3人の少し後ろを、華はとぼとぼとついて行く。恐る恐る後ろを振り返る。勿論、そこには無人の廊下が広がるだけだ。でも、胸の高鳴りがおさまらない。自分でも。自分でもひょっとして……出来るのではないだろうか? そう思うだけで、それは更に加速した。
「ちょっと‼ 待ちなさいツグ‼ 」
声にエコーが掛かる夕暮れ時。
「待たない‼ お姉ちゃんぶつもん‼ 」
タタタタ……と、軽い足音が密封された石壁に反射して響き渡る。
「もうっっ」一花は、鞄を肩に担ぐとスカートの端を結び一気に駆けた。
見る見るうちに差が縮まると、一花は両手でがっちりと継葉を抱き締めた。
「んぎゃあ、お姉ちゃんの脚、速過ぎて怖い‼ 」
「ここは、トンネル抜けた後、カーブが急だし、ミラーも無いから飛び出したら危ないって毎日言ってるでしょ‼ 」
そう言われると継葉はもじもじと羽交い絞めされたその腕に顔を摺り寄せた。
「……あの子達……驚いたかなぁ……」
その声のトーンには寂しさが混じっている。
「まぁ、突然校舎をスパイダーマンよろしくよじよじ登ったら、そら女子中学生は引くわよ、ていうかあんなの、学校側に見られてたら、部の存続に関わるわよ」その腕から力を抜いていく。

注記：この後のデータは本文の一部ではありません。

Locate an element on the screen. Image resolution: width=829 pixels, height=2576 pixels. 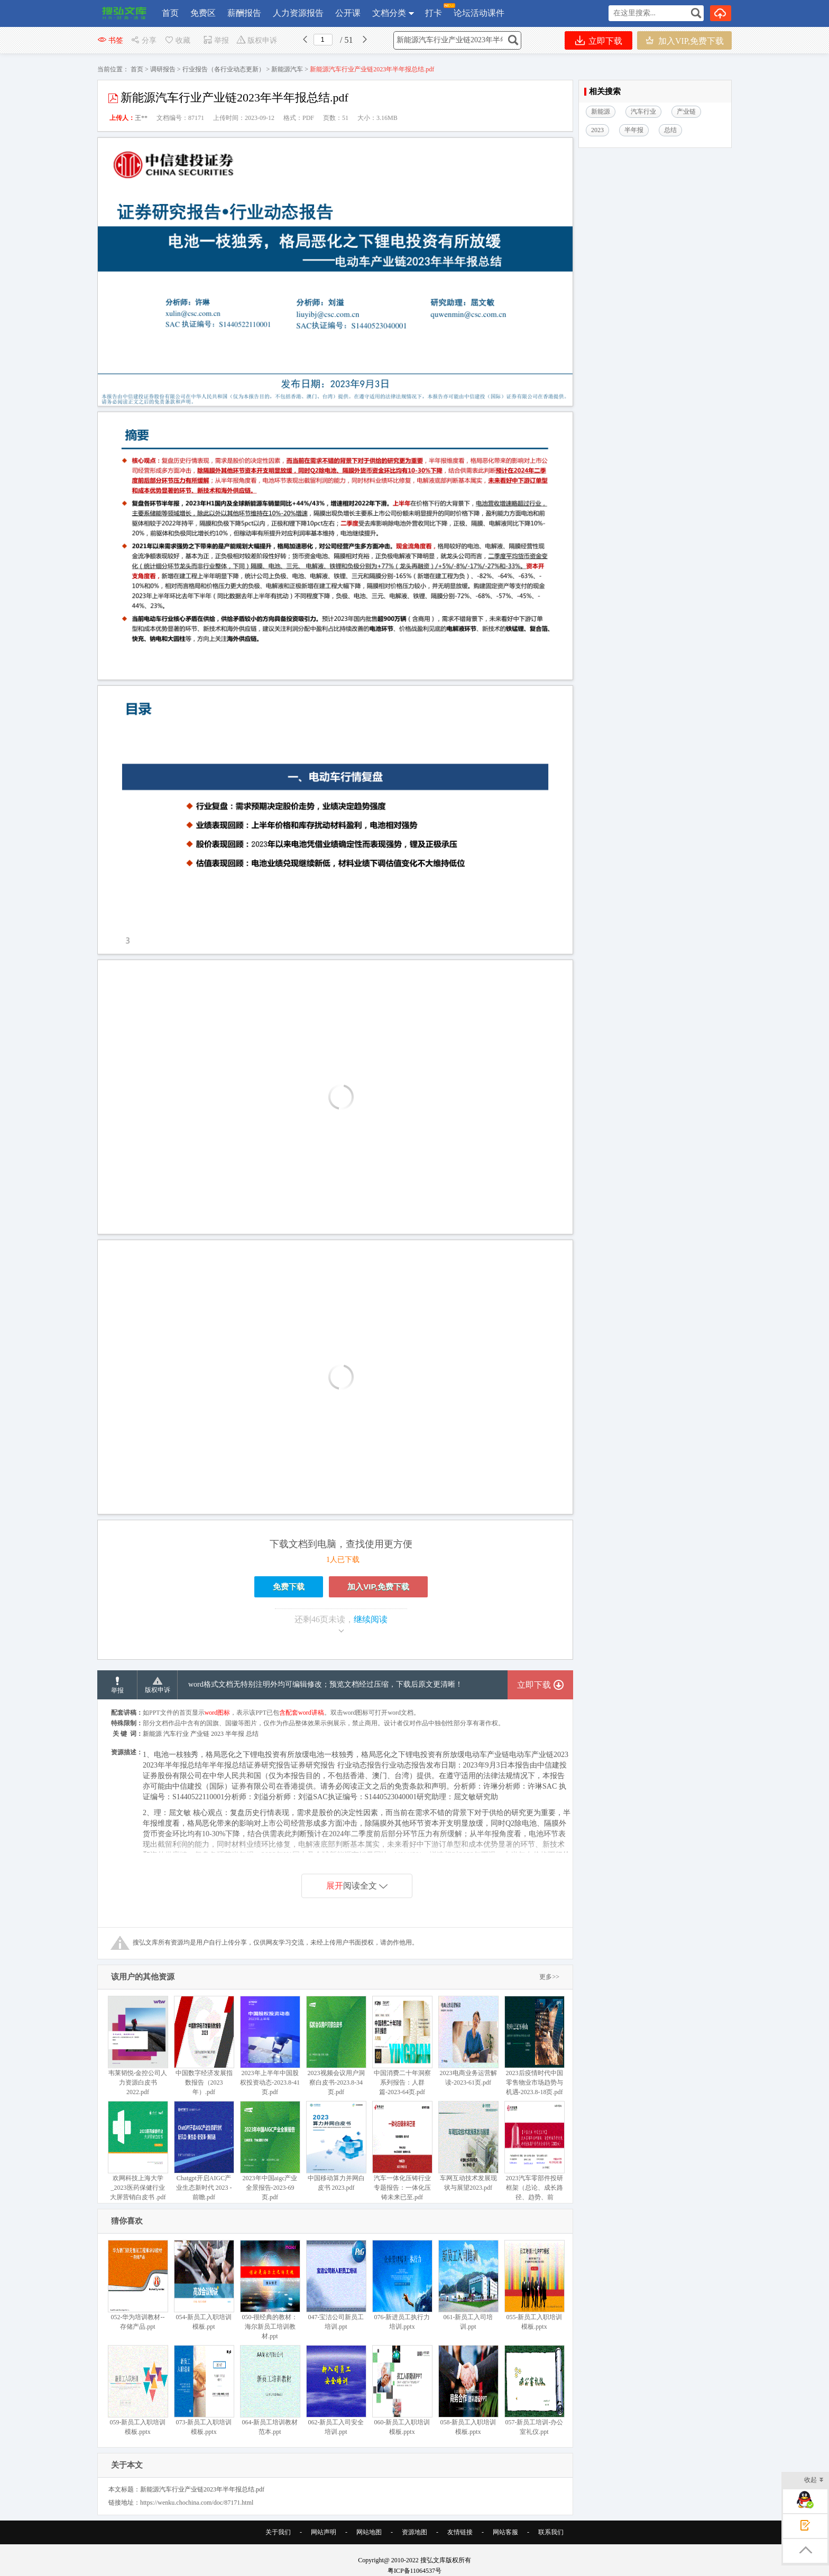 调研报告 is located at coordinates (163, 69).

「そっか……折角クライミングを知ってもらえるチャンスだったのにね……」
その言葉を聴きながら、一花はスカートの結びを解く。
「しょうがないでしょ。やり方はいけなかったけど。あんたなりによかれと思ってやったんなら、それで駄目だったて事よ、諦めなさい。それよりも、もう次の大会、20日切ってるでしょ? 気持ち切り替えなさいよ。あんたには立場ってもんがあるんだから」
そう言うと、一花は継葉の髪を撫でる。
「あだっ‼ ちょ、ツグ、痛いわ‼ 」
だが、継葉は一花をより強く抱き締める。
「もっと、なでなでして」
その甘ったるい声に一瞬、どうしようかと悩んだが、一花は彼女を強引に引きはがした。
「そういうのは、彼氏でもつくって、頼みなさい」
※※※
「え? 」
翌日、部室の戸を開けた二人は思わず驚きの声を漏らす。
「あ……」
部屋の真ん中に、電気も点けずにおろおろと、小柄な女子生徒が立っている。
「昨日の……」継葉の記憶に残っていたその子。
「確か……天塚……さん? 」
そして、顔と名前まで記憶していた一花。
「は、はい‼ 今日から、ボルダリング部にお世話になろうと思います‼ どうぞ、よろしくお願いします‼ 」
姉妹は顔を見合わせ、そしてその少女に飛びつく様に近づいた。